A Mini is seen on top of the car making plant in Oxford

Britain was given a small, but potentially valuable, endorsement from the World Economic Forum Wednesday after it pushed the recession-battered economy up two places to eighth in its annual Global Competitiveness Report.

Switzerland again topped the comprehensive ranking of 144 national economies based on what the group calls "twelve pillars" of competitiveness, including labour market flexibility, innovation, health and education, macroeconomic conditions and business sophistication. Singapore, Finland, Sweden and the Netherlands round out the top five with Burundi and Sierra Leone, two of the world's poorest countries, ranking last.
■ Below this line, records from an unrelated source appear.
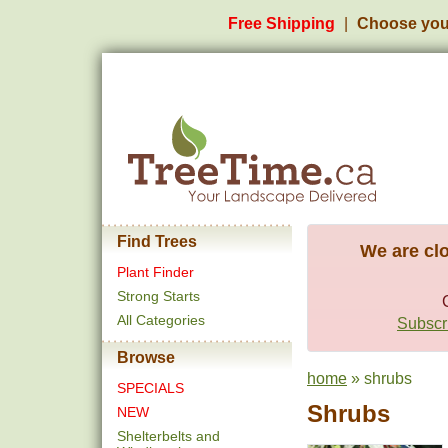
Free Shipping
Choose you
Find Trees
We are clo
Plant Finder
Strong Starts
All Categories
Subscri
Browse
home
» shrubs
SPECIALS
Shrubs
NEW
Shelterbelts and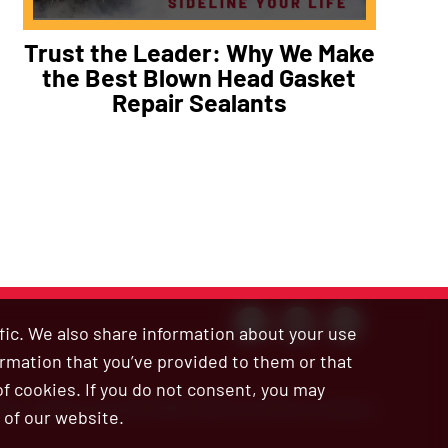
Trust the Leader: Why We Make
the Best Blown Head Gasket
Repair Sealants
ffic. We also share information about your use
ormation that you’ve provided to them or that
of cookies. If you do not consent, you may
ar’s Leaks is an ISO 9001:2015 certified company
 of our website.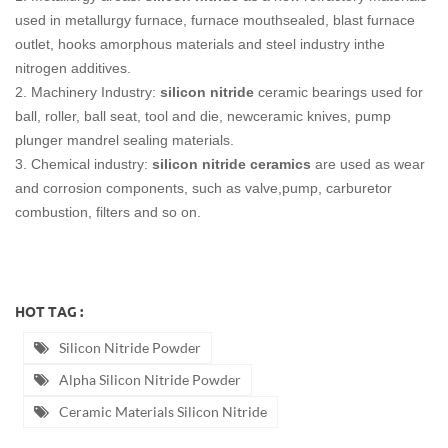
used in metallurgy furnace, furnace mouthsealed, blast furnace
outlet, hooks amorphous materials and steel industry inthe
nitrogen additives.
2. Machinery Industry:
silicon nitride
ceramic bearings used for
ball, roller, ball seat, tool and die, newceramic knives, pump
plunger mandrel sealing materials.
3. Chemical industry:
silicon nitride ceramics
are used as wear
and corrosion components, such as valve,pump, carburetor
combustion, filters and so on.
HOT TAG :
Silicon Nitride Powder
Alpha Silicon Nitride Powder
Ceramic Materials Silicon Nitride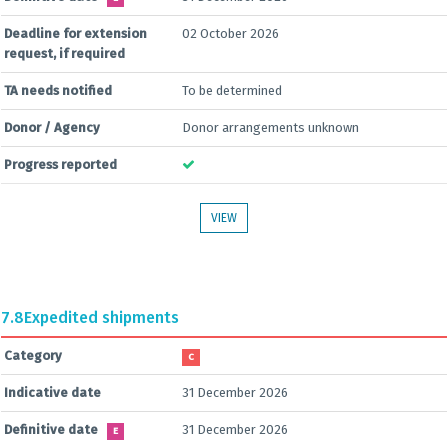
Deadline for extension
02 October 2026
request, if required
TA needs notified
To be determined
Donor / Agency
Donor arrangements unknown
Progress reported
VIEW
7.8
Expedited shipments
Category
C
Indicative date
31 December 2026
Definitive date
31 December 2026
E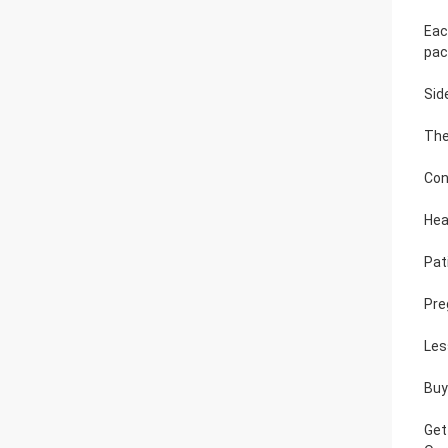
Eac
pac
Sid
The
Con
Hea
Pat
Pre
Les
Buy
Get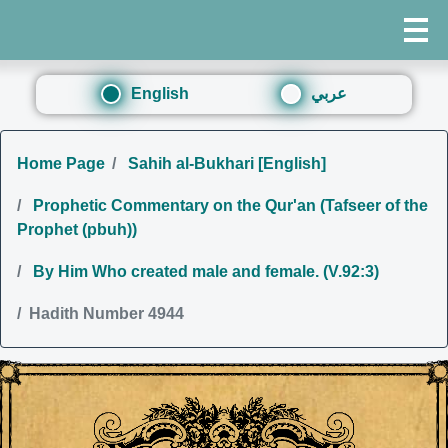
English
عربي
Home Page
Sahih al-Bukhari [English]
Prophetic Commentary on the Qur'an (Tafseer of the
Prophet (pbuh))
By Him Who created male and female. (V.92:3)
Hadith Number 4944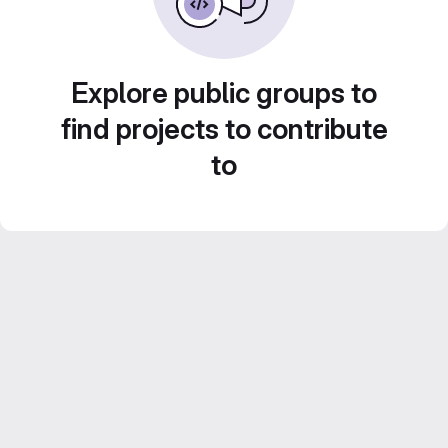
Explore public groups to
find projects to contribute
to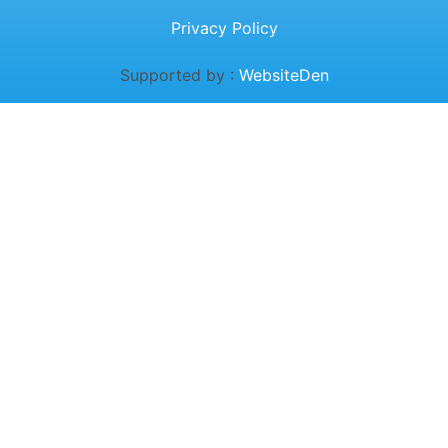
Privacy Policy
Supported by :
WebsiteDen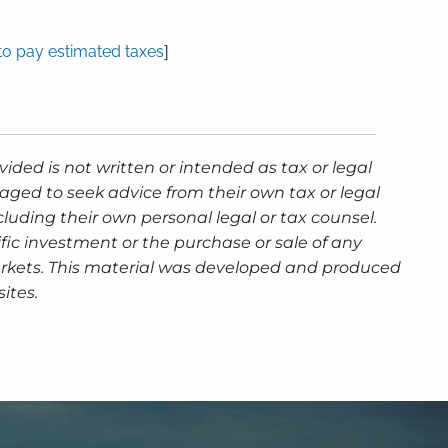
to pay estimated taxes
]
ided is not written or intended as tax or legal
aged to seek advice from their own tax or legal
luding their own personal legal or tax counsel.
fic investment or the purchase or sale of any
g markets. This material was developed and produced
ites.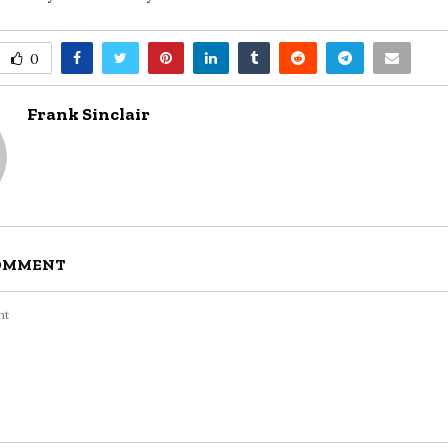
0
Frank Sinclair
COMMENT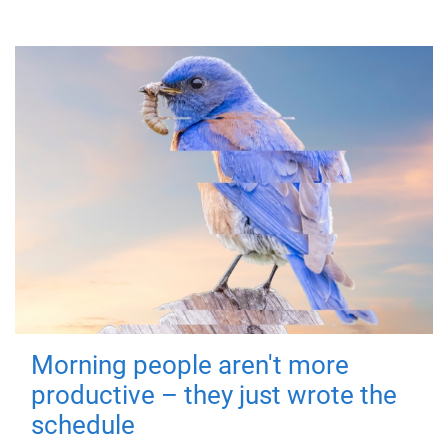
Morning people aren't more
productive – they just wrote the
schedule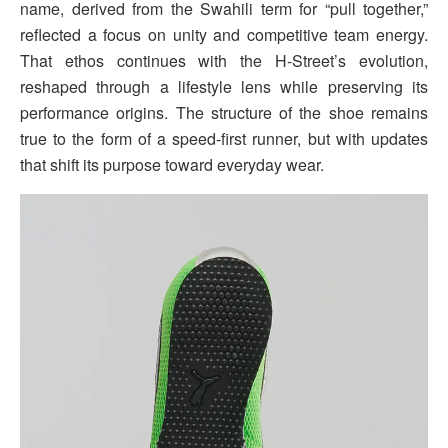
name, derived from the Swahili term for “pull together,”
reflected a focus on unity and competitive team energy.
That ethos continues with the H-Street’s evolution,
reshaped through a lifestyle lens while preserving its
performance origins. The structure of the shoe remains
true to the form of a speed-first runner, but with updates
that shift its purpose toward everyday wear.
Britain's rank in the Global Competitiveness Index (GCI), which was developed in 2004, improved two places from last year's assessment, despite the over-arching gloom of the deepest recession in at least 50 years.
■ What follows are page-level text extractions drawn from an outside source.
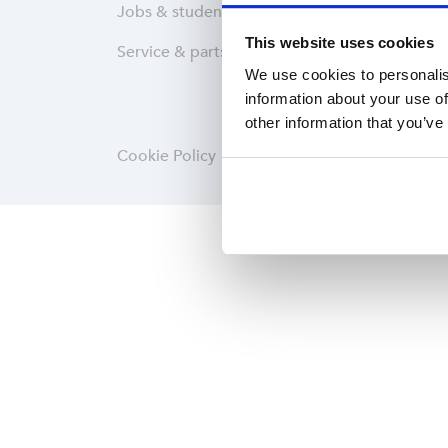
Jobs & students
Wareh
This website uses cookies
Service & parts
Softwa
We use cookies to personalis
information about your use of
other information that you’ve
Cookie Policy
Privacy statement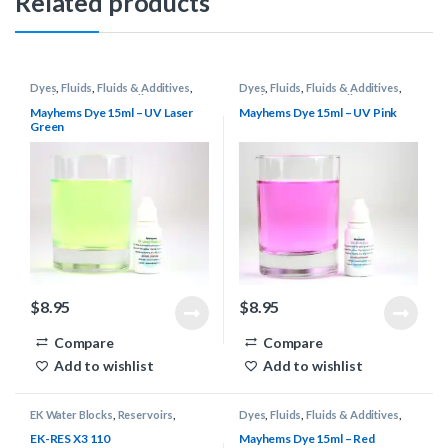
Related products
Dyes
,
Fluids
,
Fluids & Additives
,
Dyes
,
Fluids
,
Fluids & Additives
,
Mayhems
,
Water Cooling
Mayhems
,
Water Cooling
Mayhems Dye 15ml – UV Laser
Mayhems Dye 15ml – UV Pink
Green
$
8.95
$
8.95
Compare
Compare
Add to wishlist
Add to wishlist
EK Water Blocks
,
Reservoirs
,
Dyes
,
Fluids
,
Fluids & Additives
,
Water Cooling
Mayhems
,
Water Cooling
EK-RES X3 110
Mayhems Dye 15ml – Red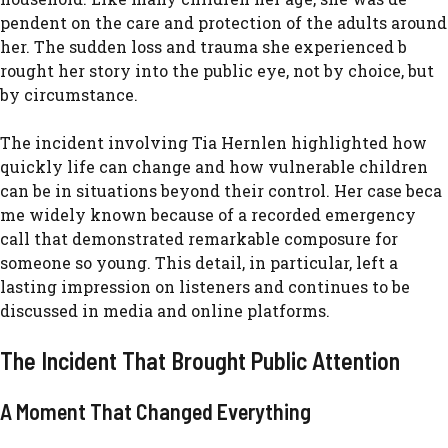
pendent on the care‌ a​nd protec⁠tion of the adults ar​ound
her. The sudden loss and trauma sh⁠e experi​ence⁠d b​
rought‌ her story into th‍e public eye, no‌t​ b​y choice, but
by c‍ircumsta‍nce.​
⁠The inc‍ident involvin⁠g Tia Hernlen highlighted h​ow
quickly life can change and ho⁠w v‍ulnerable children
ca⁠n be in situa‌t‌ion‌s⁠ be⁠yond thei⁠r con​t​rol. Her case be​ca​
me widely known bec⁠ause of a r‍ecor​ded emergency​
call th⁠at demons‌trated remarkable com‌posure for
some⁠one so young. This deta‌il, in particular, left a
l‍asting impress⁠ion on listeners and con‍tinues to be
discussed in med​ia​ and o‍nline platforms.
The Incident That B​rought Public Attent​ion
A Moment That Changed Everyth‌ing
"The country improves its performance in several areas, benefitting from clear strengths such as the efficiency of its labor market (5th), in sharp contrast to the rigidity of those of many other European countries," said Xavier Sala-i-Martin, a professor of economics at Columbia University and one of the reports authors. "On the other hand, the country's macroeconomic environment represents the greatest drag on its competitiveness, with a fiscal deficit nearing 9 percent in 2011, an increase of 5 percentage points in public debt amounting to 82.5 percent of GDP in 2011 and a comparatively low national savings rate."
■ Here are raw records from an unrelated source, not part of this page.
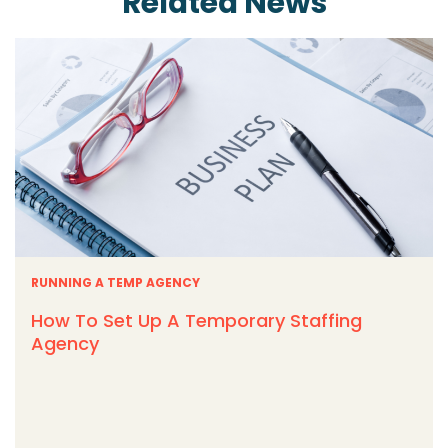
Related News
RUNNING A TEMP AGENCY
How To Set Up A Temporary Staffing
Agency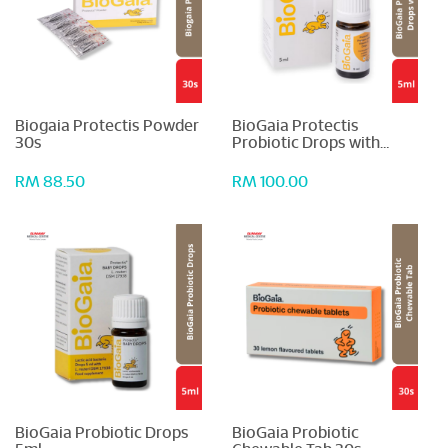
Biogaia Protectis Powder
BioGaia Protectis
30s
Probiotic Drops with
Vitamin D3 5ml
RM 88.50
RM 100.00
BioGaia Probiotic Drops
BioGaia Probiotic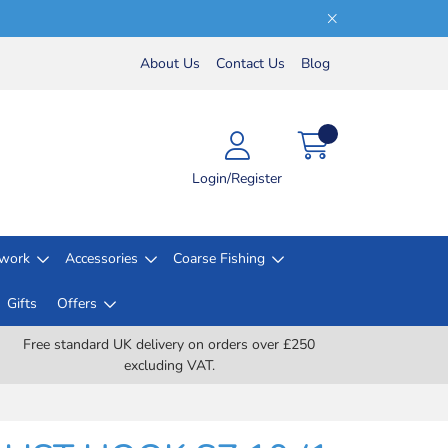
About Us
Contact Us
Blog
Login/Register
lwork
Accessories
Coarse Fishing
Gifts
Offers
Free standard UK delivery on orders over £250
excluding VAT.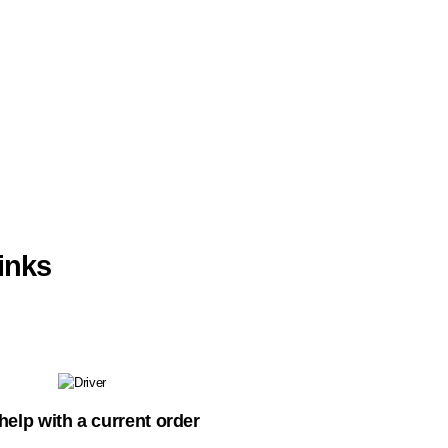
inks
help with a current order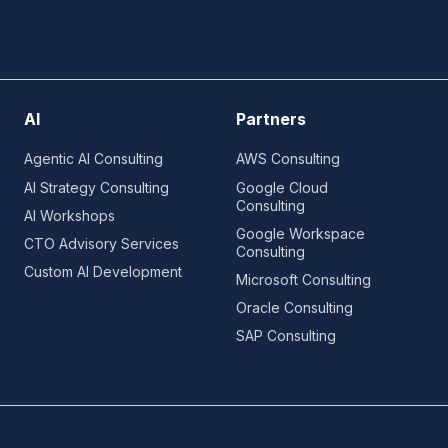
AI
Partners
Agentic AI Consulting
AWS Consulting
AI Strategy Consulting
Google Cloud
Consulting
AI Workshops
Google Workspace
CTO Advisory Services
Consulting
Custom AI Development
Microsoft Consulting
Oracle Consulting
SAP Consulting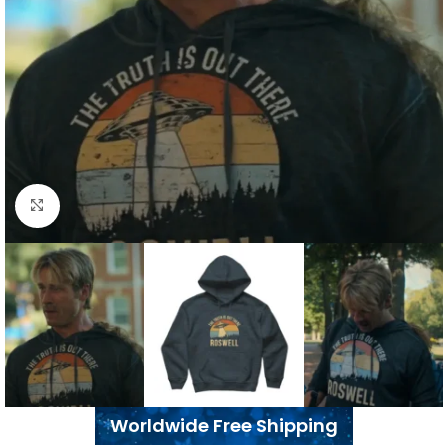
Click to enlarge
Worldwide Free Shipping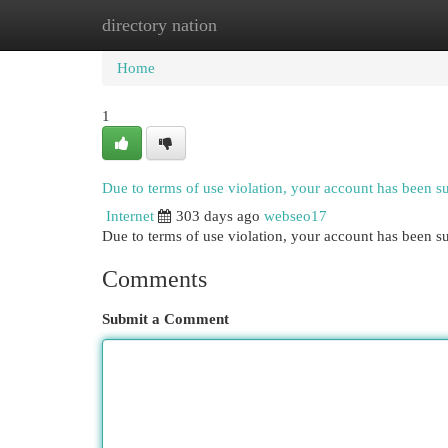
directory nation
Home
New Site Listings
Add Site
Cat
Home
1
Due to terms of use violation, your account has been 
Internet
303 days ago
webseo17
Due to terms of use violation, your account has been
Comments
Submit a Comment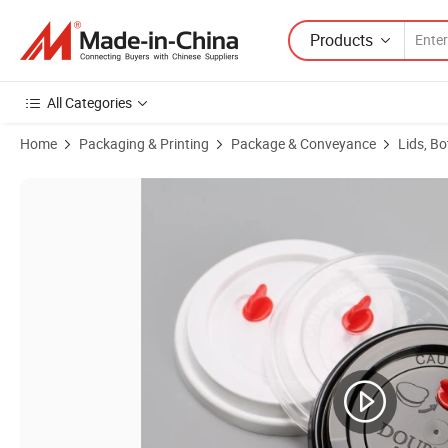
Products
All Categories
Home
Packaging & Printing
Package & Conveyance
Lids, Bo
Product Images of Disposable Eco-Friendly Biodegradable Pet Plastic 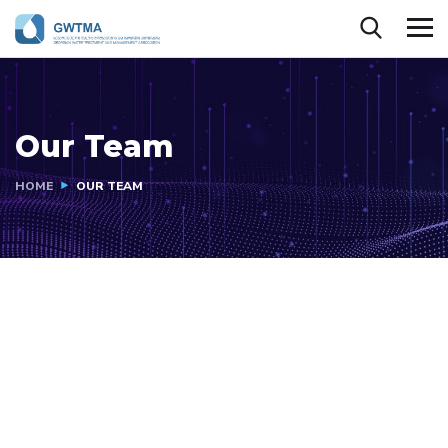
Our Team
HOME
OUR TEAM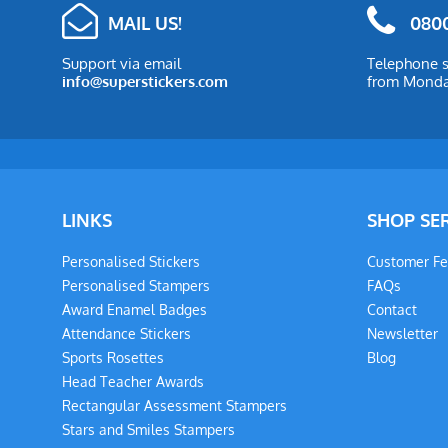
MAIL US!
0800
Support via email
Telephone s
info@superstickers.com
from Monday
LINKS
SHOP SE
Personalised Stickers
Customer F
Personalised Stampers
FAQs
Award Enamel Badges
Contact
Attendance Stickers
Newsletter
Sports Rosettes
Blog
Head Teacher Awards
Rectangular Assessment Stampers
Stars and Smiles Stampers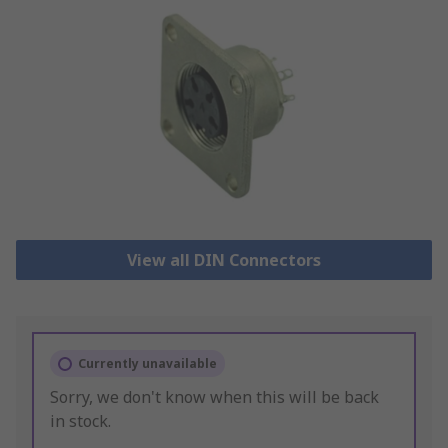
View all DIN Connectors
Currently unavailable
Sorry, we don't know when this will be back
in stock.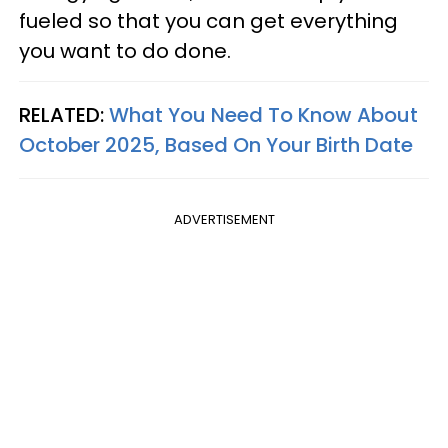
fueled so that you can get everything
you want to do done.
RELATED:
What You Need To Know About
October 2025, Based On Your Birth Date
ADVERTISEMENT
Britain's base ranking in the study was much lower - at 24, behind France, Belgium and Austria - but its overall place in the GCI is boosted by what the study calls "efficiency enhancers" such as flexible labour markets, technological readiness and higher education training.

The report also highlighted the growing chasm between economic prospects in Northern Europe - where six of the ten most competitive economies are based - and the European periphery and the effective epicentre of the region's sovereign debt crisis.

"Although the origins of these crises are diverse, one shared feature at the heart of the current situation in all these economies is their persistent lack of competitiveness and, therefore, their inability to maintain high levels of prosperity." the report's authors said. "Overall, low levels of productivity and competitiveness do not warrant the salaries that workers in Southern Europe enjoy and have led to unsustainable imbalances, followed by high and rising unemployment."

The WEF report's assessment of the two regions also offers some form of endorsement to Britain's embattled Chancellor, George Osborne, and his austerity-led economic strategy which has, to date, failed to deliver any form of growth or sustained reduction in public debt levels.

"In order to escape this downward spiral and return Southern Europe to a positive growth trajectory, a holistic set of competitiveness-enhancing measures that can bring confidence and strengthen the economic fundamentals of these economies will be required," the report says. It says the balance can only be restored by resolving the region' banking crisis, deepening labour market flexibility and "ensuring fiscal discipline and engaging in structural reforms that can reduce public spending in the medium to longer term."